7.7 Estimation logic

So now you have some grasp of the logic of RSiena. But how does the estimation work?

Well, that is quite complicated. But it goes something like this:19

  1. Define model: researcher includes effects
  2. initial parameter values of effects (commonly ‘0’)
  3. simulate an outcome network based on these parameter values
  4. compare the network statistics of the simulated outcome network with the observed outcome network at (i.e. the target values)
    • based on the included effects. Thus the simulated network may contain 10 ties, but the observed network may contain 20 ties. Apparently, with the current parameter values we underestimate the density of the outcome network.
  5. tweak/update parameter values in some smart way
  6. GOTO 3 (BREAK RULE: until parameter values cannot be improved anymore / or reached good fit)
  7. simulate a bunch of outcome networks with the obtained parameter values and compare the expected values of statistics of the simulated outcome networks with the target values of the actual observed outcome network.
    • we can assess the fit
    • estimate SE of the parameters

Let us suppose network s501 developed into s502. For more information on these networks see ?s501.

To estimate this network with ts_estim20, we can do the following:

# we do not calculate SE for now.
ans <- ts_estim(net1 = s501, net2 = s502, statistics = list(ts_degree, ts_recip), p2step = c(1, 0, 0),
    conv = 0.01, phase3 = TRUE, itef3 = 50, verbose = TRUE)

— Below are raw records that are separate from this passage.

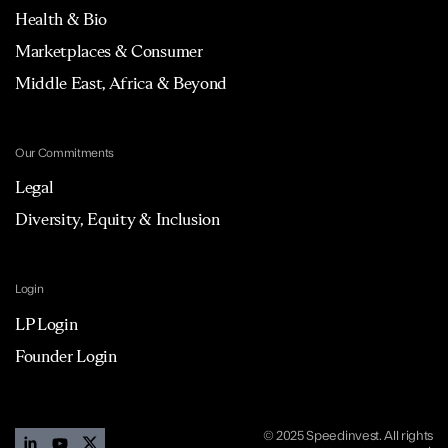
Health & Bio
Marketplaces & Consumer
Middle East, Africa & Beyond
Our Commitments
Legal
Diversity, Equity & Inclusion
Login
LP Login
Founder Login
© 2025 Speedinvest. All rights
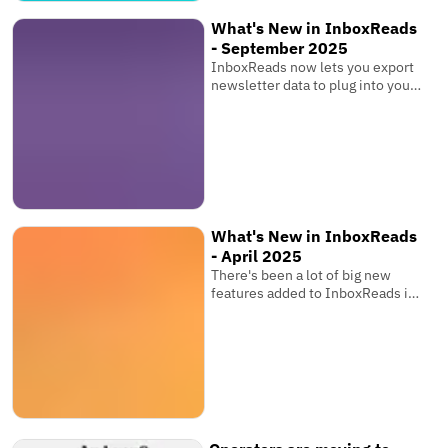
What's New in InboxReads
- September 2025
InboxReads now lets you export
newsletter data to plug into your
own software, view competitor
metrics, and more!
What's New in InboxReads
- April 2025
There's been a lot of big new
features added to InboxReads in
the past few months that you
might have seen while browsing
the website. You can now track
your newsletter's ranking over
time, share your favourite
newsletter tools, save searches,
and more!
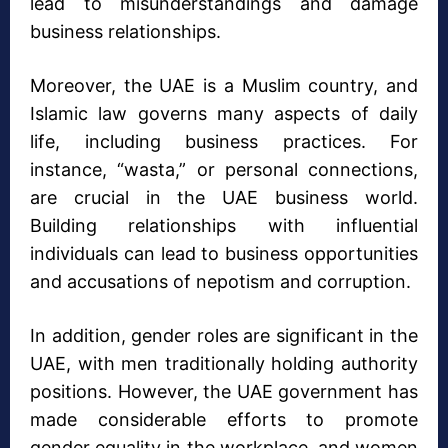
lead to misunderstandings and damage
business relationships.
Moreover, the UAE is a Muslim country, and
Islamic law governs many aspects of daily
life, including business practices. For
instance, “wasta,” or personal connections,
are crucial in the UAE business world.
Building relationships with influential
individuals can lead to business opportunities
and accusations of nepotism and corruption.
In addition, gender roles are significant in the
UAE, with men traditionally holding authority
positions. However, the UAE government has
made considerable efforts to promote
gender equality in the workplace, and women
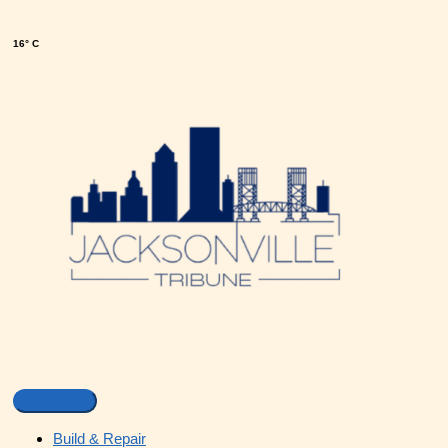
16° C
Build & Repair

Let us have a look at the final results:

ans
#>            estim        SE
#> rate    5.122247 1.1833275
#> degree -2.258332 0.1371387
#> recip   2.428552 0.2102846

How to interpret these numbers??

7.8 Interpretation of parameters

7.8.1 Rate parameter

The estimated rate parameter has a nice interpretation: the estimated rate parameter refers to the expected number of opportunities for change per actor in a time period.

Let me try to explain.

The rate function of actor i is denoted:

\[ \lambda_i(x) \]

Suppose we have three actors: i, j and k. And suppose that the rate function is a constant, thus the rate function does not depend on the network structure or attributes of the actors. Thus suppose for example:

  • \(\lambda_i=5\)
  • \(\lambda_j=10\)
  • \(\lambda_k=15\)

The waiting times of actors i, j and k are exponentially distributed with rate parameter \(\lambda\). What do these exponential distribution look like?

par(mfrow = c(1, 3))

dist_5 <- rexp(10000, rate = 5)
hist(dist_5, main = "rate = lambda_i = 5", freq = FALSE, xlab = "waiting times", xlim = c(0, 2), ylim = c(0,
    9))
abline(v = 1/5, col = "red")

dist_10 <- rexp(10000, rate = 10)
hist(dist_10, main = "rate= lambda_j = 10", freq = FALSE, xlab = "waiting times", xlim = c(0, 2), ylim = c(0,
    9))
abline(v = 1/10, col = "red")

dist_15 <- rexp(10000, rate = 15)
hist(dist_10, main = "rate = lambda_k = 15", freq = FALSE, xlab = "waiting times", xlim = c(0, 2), ylim = c(0,
    9))
abline(v = 1/15, col = "red")
Rate parameters and waiting times

Figure 7.3: Rate parameters and waiting times

We now want to determine who will be allowed to take the next ministep. We thus need to sample a waiting time for each actor. Thus each actor gets a waiting time sampled from the exponential distribution with the specified rate parameter:

set.seed(34641)
waitingtimes <- NA
waitingtimes[1] <- rexp(1, rate = 5)
waitingtimes[2] <- rexp(1, rate = 10)
waitingtimes[3] <- rexp(1, rate = 15)
print(paste("waitingtime_", c("i: ", "j: ", "k: "), round(waitingtimes, 3), sep = ""))
#> [1] "waitingtime_i: 0.264" "waitingtime_j: 0.414" "waitingtime_k: 0.028"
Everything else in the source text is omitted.